Iggy Pop sur son héros James Brown : Cry From Below


Pour moi, James Brown n’a jamais été qu’une voix, mais l’ensemble. Mais l’impact de cette voix m’a donné de l’espoir car elle était servie sans fioritures et n’avait rien à voir avec ce qui était censé être une voix énorme. Et ce cri, qui semblait venir du plus profond de lui-même et réclamait les droits d’un homme primitif :  » Je suis vivant, je peux tout faire !  » Il appelait ses mouvements de danse  » Contrôle des nerfs africains « . Cela avait du sens. Sur ses tout premiers disques, il a tenté de chanter des standards. Mais ce n’était pas tout à fait suffisant pour cela.

Je l’ai entendu pour la première fois sur « Live At The Apollo » quelques années plus tard. Je travaillais dans un magasin de disques à l’époque. Il y a encore beaucoup de chansons traditionnelles sur « Apollo » – « Try Me », « Lost Someone ». Mais ce qui m’a époustouflé et m’a donné de nouvelles idées, c’est la continuité avec laquelle il faisait ces choses. D’abord la longue intro et cette musique d’entrée incroyablement détaillée. Et quand James se joint à lui, il est d’abord très réservé, travaillant avec des effets dynamiques, forts puis très doux à nouveau.

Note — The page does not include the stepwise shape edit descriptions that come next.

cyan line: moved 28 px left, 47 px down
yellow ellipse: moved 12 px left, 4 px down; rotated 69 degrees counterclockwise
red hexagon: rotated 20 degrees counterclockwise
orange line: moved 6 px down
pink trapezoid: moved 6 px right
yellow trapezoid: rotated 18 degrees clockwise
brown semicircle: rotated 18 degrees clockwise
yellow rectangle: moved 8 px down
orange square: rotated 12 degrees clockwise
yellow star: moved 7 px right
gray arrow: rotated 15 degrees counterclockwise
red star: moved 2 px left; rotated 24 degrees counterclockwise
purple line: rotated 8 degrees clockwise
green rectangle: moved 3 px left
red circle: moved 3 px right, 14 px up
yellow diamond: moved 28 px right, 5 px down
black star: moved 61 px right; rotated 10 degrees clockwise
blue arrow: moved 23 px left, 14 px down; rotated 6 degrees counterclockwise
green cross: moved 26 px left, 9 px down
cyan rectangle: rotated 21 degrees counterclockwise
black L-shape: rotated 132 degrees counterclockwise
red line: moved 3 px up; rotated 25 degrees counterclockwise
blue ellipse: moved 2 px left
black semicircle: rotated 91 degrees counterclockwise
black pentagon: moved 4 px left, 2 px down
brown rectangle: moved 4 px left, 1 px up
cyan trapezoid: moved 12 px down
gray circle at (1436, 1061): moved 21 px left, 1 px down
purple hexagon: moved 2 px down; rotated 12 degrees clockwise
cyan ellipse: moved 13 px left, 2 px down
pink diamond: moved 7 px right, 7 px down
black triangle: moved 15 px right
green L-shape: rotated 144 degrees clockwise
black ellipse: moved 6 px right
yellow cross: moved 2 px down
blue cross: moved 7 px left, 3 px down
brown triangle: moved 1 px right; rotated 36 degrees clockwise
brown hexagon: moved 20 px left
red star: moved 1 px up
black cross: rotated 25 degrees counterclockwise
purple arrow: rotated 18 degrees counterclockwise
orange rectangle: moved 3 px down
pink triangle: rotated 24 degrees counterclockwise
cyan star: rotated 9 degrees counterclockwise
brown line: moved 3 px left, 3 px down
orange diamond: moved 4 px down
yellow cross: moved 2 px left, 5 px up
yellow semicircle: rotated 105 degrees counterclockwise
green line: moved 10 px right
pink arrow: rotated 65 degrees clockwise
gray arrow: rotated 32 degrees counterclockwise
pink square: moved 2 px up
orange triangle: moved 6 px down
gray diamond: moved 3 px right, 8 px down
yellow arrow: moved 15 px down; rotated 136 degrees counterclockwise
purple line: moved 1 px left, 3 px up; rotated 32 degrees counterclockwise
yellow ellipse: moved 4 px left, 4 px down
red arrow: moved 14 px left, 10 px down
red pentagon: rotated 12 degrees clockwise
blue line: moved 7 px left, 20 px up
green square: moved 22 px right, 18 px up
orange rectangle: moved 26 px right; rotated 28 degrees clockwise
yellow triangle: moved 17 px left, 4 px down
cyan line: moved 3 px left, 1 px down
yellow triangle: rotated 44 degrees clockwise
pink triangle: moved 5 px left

Dans « Lost Someone » vient cette répétition frénétique où le groupe n’arrête pas de basculer entre deux harmonies et il n’arrête pas de dire : « Je t’aimerai demain. » Et puis ça vient tout à coup – « Euh ! » – comme une gifle, et le groupe répond. Rien de tout cela n’est aléatoire, mais cela ne semble pas non plus forcé ou strict. C’était un arrangeur incroyable. Le morceau qui m’a complètement fait flipper – je me souviens l’avoir entendu dans la voiture – était « I Can’t Stand It ». Il sifflait le refrain, sifflait la mélodie, il ne restait guère plus qu’un riff, mais il poussait la fanfare comme le timonier d’une galère romaine : Ramez, connards, euh !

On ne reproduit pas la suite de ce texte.